A view which immediately tells whether there is an infrastructure problem (such as loss of connectivity) or conveys straight away that everything passes on Jenkins,  seems to be missing. Such a view or feature is even more important in an environment suffering from occasional transient issues. Basically, we wanted a combination of JENKINS/Dashboard+View and JENKINS/Project+Statistics+Plugin, yet a lot simpler (see below).
So yes, we coded up our own wheel, circular just according to our liking and thus developed the jenkins-watcher application.


The application is freely available from this repository, deploys on the Google App Engine platform and so utilizes certain platform features like Datastore, Cron jobs, TaskQueue and Access Control. A single configuration file contains mainly Jenkins CI server access credentials and job type names we are interested in. The above repository merely provides a template of this (secret) config file. AngularJS is used on the frontend and a smashing Jenkins API Python library is used to communicate from Python to the Jenkins CI server through its REST API. See below the result view it provides, the screenshot is cropped to show only 5 job types and their builds within the last 24 hours:

Colour coding in green (passed), red (failed) and grey (aborted) shows a build status and is in fact just standard Jenkins colour coding. Each table row corresponds to 1 build of the build ID, build timestamp (start of the build), build duration, number of test cases which passed (P), failed (F), were skipped (S), or suffered from errors (E). The last item in the row is a direct link to the build console output, very handy for immediate inspection. In my experience, this is enough for a Jenkins babysitter?s swift daily checks. This is nothing fancy: no cool stats, graphs or plots. It is just a brief, useful overview.

The application also performs periodic checks and aborts builds which take too long (yes, a Jenkins plugin with this functionality exists as well).

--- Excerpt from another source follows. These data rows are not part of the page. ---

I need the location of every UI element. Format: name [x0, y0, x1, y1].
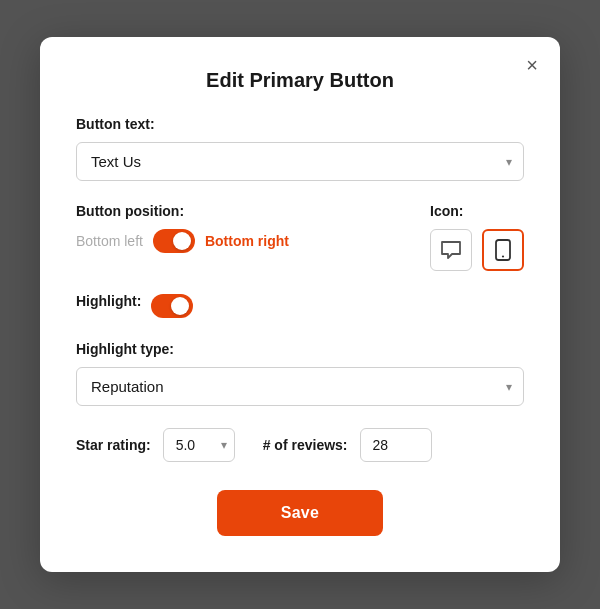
button-text-select-wrapper: Text Us Contact Us Call Us ▾: [76, 142, 524, 181]
button-text-select[interactable]: Text Us Contact Us Call Us: [76, 142, 524, 181]
icon-col: Icon:: [430, 203, 524, 271]
star-reviews-row: Star rating: 5.0 4.5 4.0 3.5 ▾ # of revi…: [76, 428, 524, 462]
edit-primary-button-modal: × Edit Primary Button Button text: Text …: [40, 37, 560, 572]
icon-row: [430, 229, 524, 271]
reviews-input[interactable]: [360, 428, 432, 462]
chat-icon-button[interactable]: [430, 229, 472, 271]
mobile-icon-button[interactable]: [482, 229, 524, 271]
highlight-row: Highlight:: [76, 293, 524, 319]
position-icon-section: Button position: Bottom left Bottom righ…: [76, 203, 524, 271]
position-toggle-row: Bottom left Bottom right: [76, 229, 289, 253]
chat-icon: [440, 240, 462, 260]
close-button[interactable]: ×: [522, 51, 542, 79]
mobile-icon: [494, 239, 512, 261]
highlight-toggle[interactable]: [151, 294, 193, 318]
highlight-type-section: Highlight type: Reputation Rating Review…: [76, 341, 524, 406]
save-button[interactable]: Save: [217, 490, 384, 536]
highlight-toggle-slider: [151, 294, 193, 318]
position-icon-row: Button position: Bottom left Bottom righ…: [76, 203, 524, 271]
reviews-label: # of reviews:: [263, 437, 348, 453]
button-text-label: Button text:: [76, 116, 524, 132]
star-rating-select-wrapper: 5.0 4.5 4.0 3.5 ▾: [163, 428, 235, 462]
star-rating-label: Star rating:: [76, 437, 151, 453]
bottom-left-label: Bottom left: [76, 233, 143, 249]
highlight-section: Highlight:: [76, 293, 524, 319]
star-rating-select[interactable]: 5.0 4.5 4.0 3.5: [163, 428, 235, 462]
highlight-type-select-wrapper: Reputation Rating Reviews ▾: [76, 367, 524, 406]
highlight-type-label: Highlight type:: [76, 341, 524, 357]
icon-section-label: Icon:: [430, 203, 463, 219]
highlight-label: Highlight:: [76, 293, 141, 309]
position-toggle-slider: [153, 229, 195, 253]
position-col: Button position: Bottom left Bottom righ…: [76, 203, 289, 253]
highlight-type-select[interactable]: Reputation Rating Reviews: [76, 367, 524, 406]
svg-point-1: [502, 255, 504, 257]
button-position-label: Button position:: [76, 203, 289, 219]
button-text-section: Button text: Text Us Contact Us Call Us …: [76, 116, 524, 181]
position-toggle[interactable]: [153, 229, 195, 253]
modal-title: Edit Primary Button: [76, 69, 524, 92]
bottom-right-label: Bottom right: [205, 233, 289, 249]
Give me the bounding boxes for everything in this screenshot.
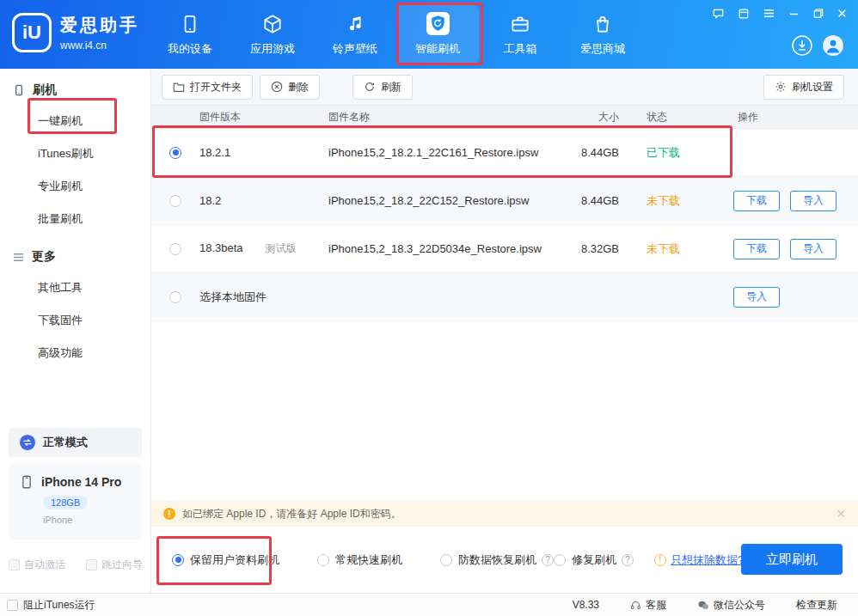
nav-mall[interactable]: 爱思商城 (561, 5, 644, 64)
flash-settings-button[interactable]: 刷机设置 (763, 75, 844, 100)
main-content: 打开文件夹 删除 刷新 刷机设置 固件版本 固件名称 大小 状态 操作 18.2… (151, 69, 858, 593)
folder-icon (173, 82, 185, 93)
nav-apps-games[interactable]: 应用游戏 (231, 5, 314, 64)
sidebar-item-one-click-flash[interactable]: 一键刷机 (0, 105, 150, 137)
wechat-icon (697, 600, 709, 611)
open-folder-button[interactable]: 打开文件夹 (162, 75, 253, 100)
sidebar-section-title: 刷机 (33, 82, 57, 98)
shopping-bag-icon (591, 13, 614, 35)
device-panel[interactable]: iPhone 14 Pro 128GB iPhone (9, 464, 142, 540)
import-firmware-button[interactable]: 导入 (733, 287, 780, 308)
download-firmware-button[interactable]: 下载 (733, 239, 780, 259)
app-version: V8.33 (573, 599, 599, 611)
wechat-link[interactable]: 微信公众号 (697, 598, 765, 613)
cube-icon (261, 13, 284, 35)
device-type: iPhone (43, 515, 132, 525)
logo-icon: iU (12, 13, 52, 52)
option-quick-flash[interactable]: 常规快速刷机 (317, 552, 402, 568)
minimize-icon[interactable] (788, 8, 800, 19)
radio-icon (554, 554, 566, 566)
delete-button[interactable]: 删除 (260, 75, 320, 100)
firmware-size: 8.32GB (549, 242, 626, 255)
refresh-icon (364, 81, 376, 93)
sidebar-item-pro-flash[interactable]: 专业刷机 (0, 170, 150, 203)
col-size: 大小 (549, 110, 626, 125)
firmware-version: 18.2 (199, 194, 328, 207)
option-keep-user-data[interactable]: 保留用户资料刷机 (172, 552, 279, 568)
col-firmware-version: 固件版本 (199, 110, 328, 125)
help-icon[interactable] (622, 554, 634, 566)
device-name: iPhone 14 Pro (41, 475, 121, 489)
close-icon[interactable] (837, 8, 848, 19)
row-radio[interactable] (169, 147, 181, 159)
download-manager-icon[interactable] (791, 34, 813, 57)
briefcase-icon (509, 13, 531, 35)
download-firmware-button[interactable]: 下载 (733, 191, 780, 211)
music-note-icon (345, 13, 365, 35)
sidebar-item-batch-flash[interactable]: 批量刷机 (0, 203, 150, 235)
nav-toolbox[interactable]: 工具箱 (479, 5, 561, 64)
firmware-name: iPhone15,2_18.2_22C152_Restore.ipsw (328, 194, 549, 207)
sidebar-item-advanced[interactable]: 高级功能 (0, 337, 150, 369)
sidebar: 刷机 一键刷机 iTunes刷机 专业刷机 批量刷机 更多 其他工具 下载固件 … (0, 69, 151, 593)
check-update-link[interactable]: 检查更新 (796, 598, 837, 613)
status-badge: 未下载 (626, 193, 708, 209)
col-status: 状态 (626, 110, 708, 125)
device-icon (179, 13, 201, 35)
warning-icon (163, 508, 175, 520)
firmware-size: 8.44GB (549, 194, 626, 207)
sidebar-section-flash: 刷机 (0, 69, 150, 105)
sidebar-item-other-tools[interactable]: 其他工具 (0, 271, 150, 304)
firmware-row[interactable]: 18.3beta测试版 iPhone15,2_18.3_22D5034e_Res… (151, 225, 858, 273)
nav-label: 智能刷机 (415, 41, 460, 57)
sidebar-checkboxes: 自动激活 跳过向导 (9, 558, 143, 572)
block-itunes-checkbox[interactable]: 阻止iTunes运行 (7, 598, 95, 613)
nav-label: 应用游戏 (250, 41, 295, 57)
feedback-icon[interactable] (712, 7, 725, 20)
status-badge: 已下载 (626, 145, 708, 161)
import-firmware-button[interactable]: 导入 (790, 191, 837, 211)
option-anti-recovery-flash[interactable]: 防数据恢复刷机 (440, 552, 536, 568)
flash-now-button[interactable]: 立即刷机 (741, 544, 843, 575)
window-controls (712, 7, 848, 20)
circle-x-icon (271, 81, 283, 93)
import-firmware-button[interactable]: 导入 (790, 239, 837, 259)
firmware-row[interactable]: 18.2 iPhone15,2_18.2_22C152_Restore.ipsw… (151, 177, 858, 225)
mode-label: 正常模式 (43, 435, 88, 450)
firmware-size: 8.44GB (549, 146, 626, 159)
row-radio[interactable] (169, 195, 181, 207)
close-notice-icon[interactable]: ✕ (836, 507, 846, 521)
table-header: 固件版本 固件名称 大小 状态 操作 (151, 105, 858, 129)
user-avatar-icon[interactable] (822, 34, 844, 57)
customer-service-link[interactable]: 客服 (630, 598, 666, 613)
nav-smart-flash[interactable]: 智能刷机 (396, 5, 479, 64)
empty-area (151, 321, 858, 501)
theme-icon[interactable] (738, 8, 750, 20)
sidebar-item-download-firmware[interactable]: 下载固件 (0, 304, 150, 337)
skip-setup-checkbox[interactable]: 跳过向导 (86, 558, 143, 572)
gear-icon (775, 81, 787, 93)
nav-my-devices[interactable]: 我的设备 (149, 5, 231, 64)
app-title: 爱思助手 (60, 14, 139, 37)
firmware-row[interactable]: 18.2.1 iPhone15,2_18.2.1_22C161_Restore.… (151, 129, 858, 177)
menu-icon[interactable] (763, 8, 775, 19)
firmware-version: 18.2.1 (199, 146, 328, 159)
help-icon[interactable] (542, 554, 554, 566)
phone-icon (12, 83, 26, 97)
refresh-button[interactable]: 刷新 (352, 75, 413, 100)
status-bar: 阻止iTunes运行 V8.33 客服 微信公众号 检查更新 (0, 593, 858, 616)
firmware-row-local[interactable]: 选择本地固件 导入 (151, 273, 858, 321)
radio-icon (317, 554, 329, 566)
normal-mode-button[interactable]: 正常模式 (9, 428, 142, 457)
sidebar-item-itunes-flash[interactable]: iTunes刷机 (0, 137, 150, 170)
option-repair-flash[interactable]: 修复刷机 (554, 552, 616, 568)
maximize-icon[interactable] (812, 8, 824, 19)
erase-data-link[interactable]: 只想抹除数据? (671, 552, 744, 568)
auto-activate-checkbox[interactable]: 自动激活 (9, 558, 65, 572)
shield-flash-icon (426, 13, 450, 35)
row-radio[interactable] (169, 291, 181, 303)
nav-ringtones-wallpapers[interactable]: 铃声壁纸 (314, 5, 396, 64)
apple-id-notice: 如已绑定 Apple ID，请准备好 Apple ID和密码。 ✕ (151, 501, 858, 527)
row-radio[interactable] (169, 243, 181, 255)
col-action: 操作 (708, 110, 858, 125)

For example, at a glance it?s obvious that the following failed builds suffer from some kind of transient infrastructure problems: no tests were run, nothing failed, the builds were marked as failure since some command in either their prep or build scripts failed:

Or let?s take a look at another situation proving how simple visualisation can sometimes be very useful and immediately hint-providing. We observed a test case, interestingly only on just one particular job type, which sometimes ended up with a ?Connection refused? error between the Selenium driver and the web browser (in the remote mode):

Only after seeing the failures visualized, the pattern struck us. We immediately got an idea that something is rotten in the state of Denmark shortly after midnight: from that point on, the previously mysterious issue boiled down to an erroneous cronjob command. The killall command was killing everything and not just what it was supposed to (bug filed here):

killall --older-than 2h -r chromedriver

Once we fixed the cronjob with a more complex but functional solution, without the killall command this time, so that the builds had not the chromedriver blanket pulled from under them while running, the mysterious error disappeared.

Summary, conclusion

Jenkins CI proved in general very useful for our Portal project. Keeping its configuration minimal and handling it externally worked most efficient. The custom jenkins-watcher application provides useful, aggregated, dashboard-like view. It is very easily configurable and not in any way dependent on the base project - take it for free, configure a bit and push as your own Google App Engine project. The visualisation can sometimes be a useful debugging tool.